For the last year, I’ve been a hospice volunteer.  One of these days I’ll write about what it means to me to do this work, but right now, my heart is a bit too tender to do that.  My most recent patient died this past Monday night.  She was a character, and I can only hope that my visits helped her a tiny fraction of what I felt from spending these precious last weeks of her life with her.

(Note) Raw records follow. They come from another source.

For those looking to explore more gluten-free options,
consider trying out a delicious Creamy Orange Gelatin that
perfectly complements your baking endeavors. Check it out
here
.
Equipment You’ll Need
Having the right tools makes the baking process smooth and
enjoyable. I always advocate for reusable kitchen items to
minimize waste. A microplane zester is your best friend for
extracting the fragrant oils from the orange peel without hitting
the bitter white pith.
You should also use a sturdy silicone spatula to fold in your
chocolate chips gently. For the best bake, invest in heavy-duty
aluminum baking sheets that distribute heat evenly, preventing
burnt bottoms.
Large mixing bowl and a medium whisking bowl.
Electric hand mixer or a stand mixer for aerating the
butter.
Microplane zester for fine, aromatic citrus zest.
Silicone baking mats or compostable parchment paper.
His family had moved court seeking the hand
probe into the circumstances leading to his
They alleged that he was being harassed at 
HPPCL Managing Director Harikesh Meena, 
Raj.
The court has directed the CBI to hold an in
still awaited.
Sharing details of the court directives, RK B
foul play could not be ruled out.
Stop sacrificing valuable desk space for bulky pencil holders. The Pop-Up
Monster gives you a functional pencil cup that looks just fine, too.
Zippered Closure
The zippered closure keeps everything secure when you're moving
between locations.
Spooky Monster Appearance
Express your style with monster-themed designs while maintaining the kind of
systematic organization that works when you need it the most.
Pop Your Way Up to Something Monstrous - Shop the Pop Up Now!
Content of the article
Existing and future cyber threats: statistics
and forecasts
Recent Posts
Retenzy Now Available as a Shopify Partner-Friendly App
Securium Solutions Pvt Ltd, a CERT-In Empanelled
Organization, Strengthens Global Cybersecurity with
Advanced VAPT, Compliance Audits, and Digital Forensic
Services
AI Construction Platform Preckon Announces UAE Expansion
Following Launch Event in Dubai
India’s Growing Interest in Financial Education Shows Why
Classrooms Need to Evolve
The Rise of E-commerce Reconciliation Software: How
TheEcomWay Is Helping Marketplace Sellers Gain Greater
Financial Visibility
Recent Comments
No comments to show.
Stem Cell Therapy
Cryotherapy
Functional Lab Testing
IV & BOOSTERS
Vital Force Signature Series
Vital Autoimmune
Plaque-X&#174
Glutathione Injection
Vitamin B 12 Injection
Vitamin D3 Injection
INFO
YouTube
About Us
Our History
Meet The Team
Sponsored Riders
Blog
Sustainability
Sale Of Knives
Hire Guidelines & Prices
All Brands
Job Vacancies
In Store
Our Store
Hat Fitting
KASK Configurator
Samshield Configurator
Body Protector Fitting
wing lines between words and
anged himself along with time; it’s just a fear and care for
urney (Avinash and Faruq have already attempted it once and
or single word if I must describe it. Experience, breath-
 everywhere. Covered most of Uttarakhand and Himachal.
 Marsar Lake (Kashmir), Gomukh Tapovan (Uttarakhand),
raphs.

It’s with this hard joyful work in my heart that I introduce you to an extraordinary woman named Heather Plett.  I was taking an online mandala class with her when her mother died.  A year ago, Heather wrote an amazing article, What it means to “hold space” for people, plus eight tips on how to do it well, that was birthed out her experiences with her mother.  It seems ironic that this post is going viral now, 14 months later, but I’m so glad it is.  As a hospice volunteer, “holding space” is what we do.  But truthfully, this is a gift we can give ANYONE, not just the dying and the bereaved.  Anyone who needs someone to listen will benefit from a kind soul holding space for them . . . and Heather explains how to do just that.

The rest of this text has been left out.